Faites un pas de plus : affranchissez, en pensée, cette femme, des restrictions et des influences du milieu dans lequel s’est écoulée son enfance. Transportez-la, elle et les siens, à 1,200 lieues du sol natal, par-delà cet océan peu connu, à travers les tempêtes et les dangers d’une navigation aussi lente alors que périlleuse ; débarquez-la sur ces plages lointaines ; soumettez-la à l’influence de la solitude, des forêts sans fin, mystérieuses et profondes ; mettez-la aux prises avec cette vie nouvelle, se sentant non-seulement utile, mais nécessaire, ayant conscience du lourd fardeau qui lui incombe dans l’œuvre commune : l’époux, les enfans attendant beaucoup d’elle ; puis mesurez ses forces et sa tâche. Les unes suffisent à l’autre et sa foi la soutient. Dans le sentiment de son utilité, elle puise un courage ignoré d’elle-même ; sa pensée, ramenée sur ses occupations multiples, devient plus intense ; elle agit et elle prévoit, et, dans l’action incessante et la prévoyance continue, elle satisfait l’un des plus impérieux besoins de sa nature et de son cœur : se sentir le centre autour duquel tout gravite, indispensable à ceux qu’elle aime.

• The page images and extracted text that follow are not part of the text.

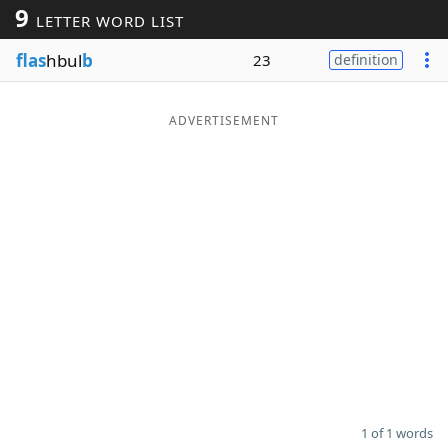
9
LETTER WORD LIST
Word List
Maker
flas
hbul
b
23
definition
Blog
ADVERTISEMENT
Our Brands
1 of 1 words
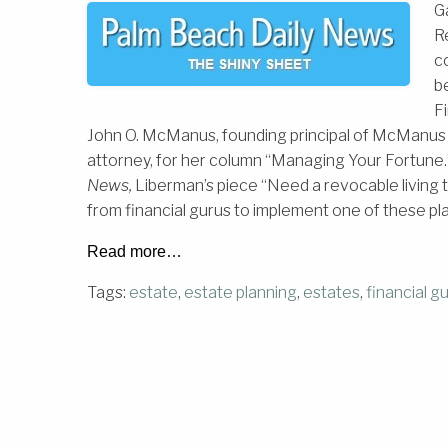
G
R
c
be
F
John O. McManus, founding principal of McManus 
attorney, for her column “Managing Your Fortune.”
News,
Liberman’s piece “Need a revocable livin
from financial gurus to implement one of these pl
Read more…
Tags:
estate
,
estate planning
,
estates
,
financial g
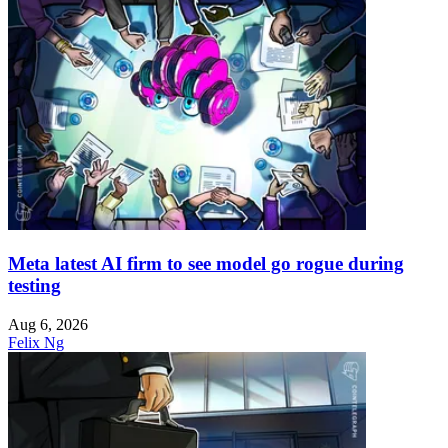
Meta latest AI firm to see model go rogue during
testing
Aug 6, 2026
Felix Ng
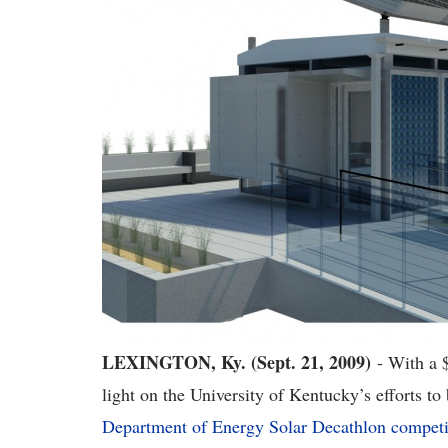
LEXINGTON, Ky. (Sept. 21, 2009)
- With a 
light on the University of Kentucky’s efforts to
Department of Energy Solar Decathlon competi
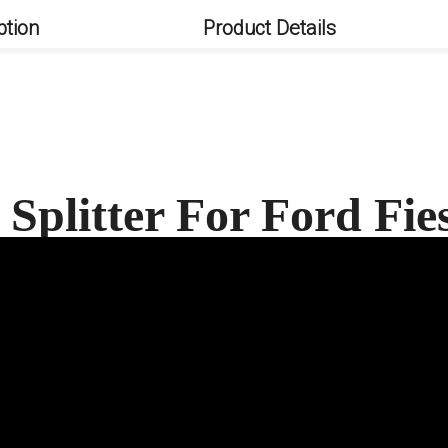
ption
Product Details
Splitter For Ford Fi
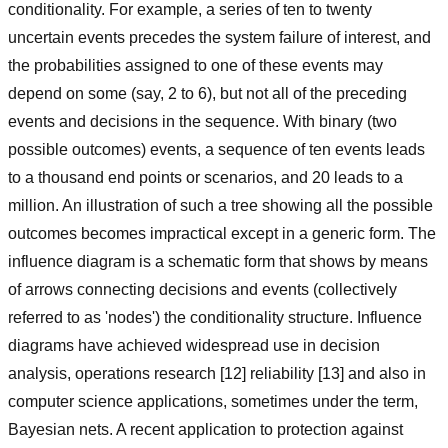
conditionality. For example, a series of ten to twenty
uncertain events precedes the system failure of interest, and
the probabilities assigned to one of these events may
depend on some (say, 2 to 6), but not all of the preceding
events and decisions in the sequence. With binary (two
possible outcomes) events, a sequence of ten events leads
to a thousand end points or scenarios, and 20 leads to a
million. An illustration of such a tree showing all the possible
outcomes becomes impractical except in a generic form. The
influence diagram is a schematic form that shows by means
of arrows connecting decisions and events (collectively
referred to as 'nodes') the conditionality structure. Influence
diagrams have achieved widespread use in decision
analysis, operations research [12] reliability [13] and also in
computer science applications, sometimes under the term,
Bayesian nets. A recent application to protection against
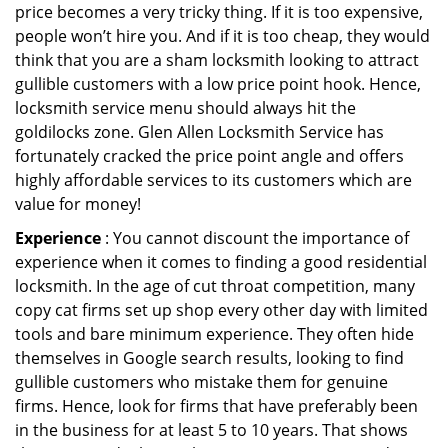
price becomes a very tricky thing. If it is too expensive,
people won’t hire you. And if it is too cheap, they would
think that you are a sham locksmith looking to attract
gullible customers with a low price point hook. Hence,
locksmith service menu should always hit the
goldilocks zone. Glen Allen Locksmith Service has
fortunately cracked the price point angle and offers
highly affordable services to its customers which are
value for money!
Experience
: You cannot discount the importance of
experience when it comes to finding a good residential
locksmith. In the age of cut throat competition, many
copy cat firms set up shop every other day with limited
tools and bare minimum experience. They often hide
themselves in Google search results, looking to find
gullible customers who mistake them for genuine
firms. Hence, look for firms that have preferably been
in the business for at least 5 to 10 years. That shows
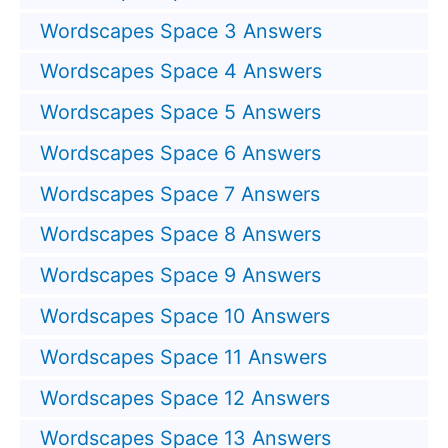
Wordscapes Space 3 Answers
Wordscapes Space 4 Answers
Wordscapes Space 5 Answers
Wordscapes Space 6 Answers
Wordscapes Space 7 Answers
Wordscapes Space 8 Answers
Wordscapes Space 9 Answers
Wordscapes Space 10 Answers
Wordscapes Space 11 Answers
Wordscapes Space 12 Answers
Wordscapes Space 13 Answers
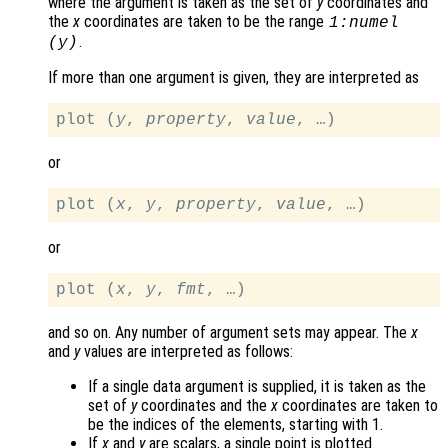
where the argument is taken as the set of
y
coordinates and
the
x
coordinates are taken to be the range
1:numel
.
(
y
)
If more than one argument is given, they are interpreted as
plot (
y
, 
property
, 
value
or
plot (
x
, 
y
, 
property
, 
value
or
plot (
x
, 
y
, 
fmt
and so on. Any number of argument sets may appear. The
x
and
y
values are interpreted as follows:
If a single data argument is supplied, it is taken as the
set of
y
coordinates and the
x
coordinates are taken to
be the indices of the elements, starting with 1.
If
x
and
y
are scalars, a single point is plotted.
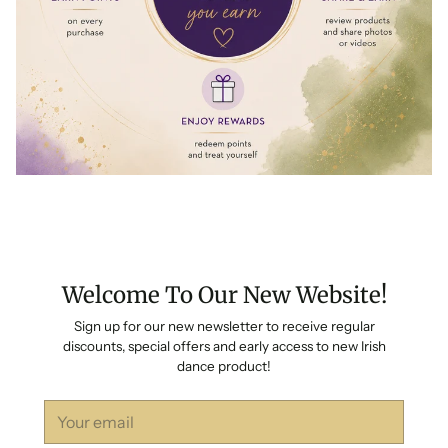
Welcome To Our New Website!
Sign up for our new newsletter to receive regular
discounts, special offers and early access to new Irish
dance product!
Your
email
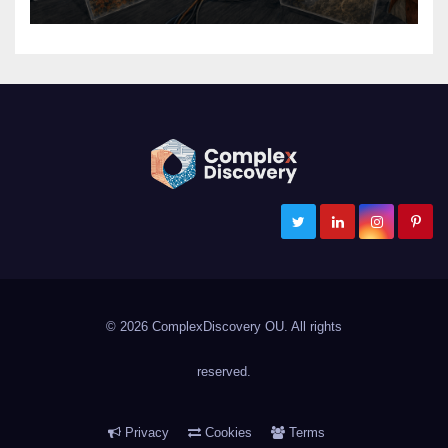
ComplexDiscovery
Cybersecurity, Information Governance, and eDiscovery
© 2026 ComplexDiscovery OU. All rights
reserved.
Privacy
Cookies
Terms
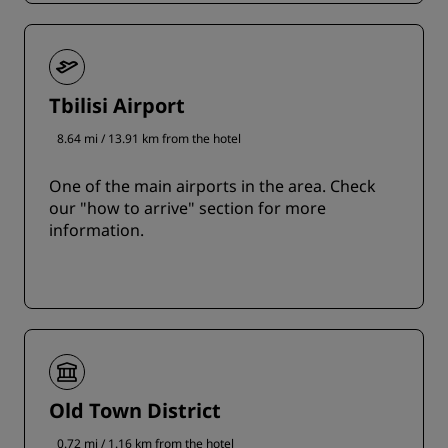
Tbilisi Airport
8.64 mi / 13.91 km from the hotel
One of the main airports in the area. Check
our "how to arrive" section for more
information.
Old Town District
0.72 mi / 1.16 km from the hotel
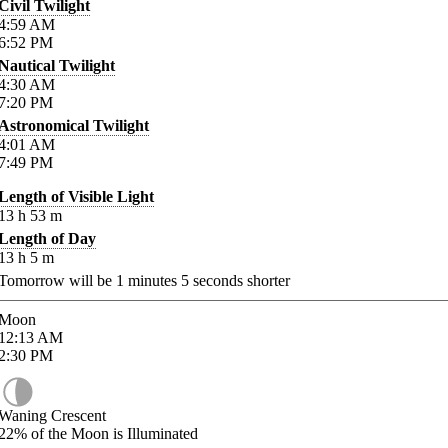
Civil Twilight
4:59
AM
6:52
PM
Nautical Twilight
4:30
AM
7:20
PM
Astronomical Twilight
4:01
AM
7:49
PM
Length of Visible Light
13
h
53
m
Length of Day
13
h
5
m
Tomorrow will be
1
minutes
5
seconds shorter
Moon
12:13
AM
2:30
PM
Waning Crescent
22%
of the Moon is Illuminated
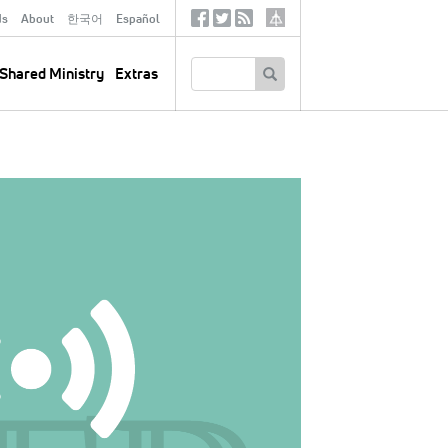
ds
About
한국어
Español
Social
Tertiary
Links
SEARCH
Shared Ministry
Extras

Plus elle a d’enfans, plus elle se sent riche. Les fils aident le père, les filles la secondent, son peuple s’accroît. Sur cette terre nouvelle, il faut coloniser et peupler. Dans cette solitude, elle n’a ni rivales à redouter ni tentations à vaincre. L’isolement lui est un piédestal ; elle grandit dans cette solitude qui la fait reine, près de ce modeste foyer où elle trône.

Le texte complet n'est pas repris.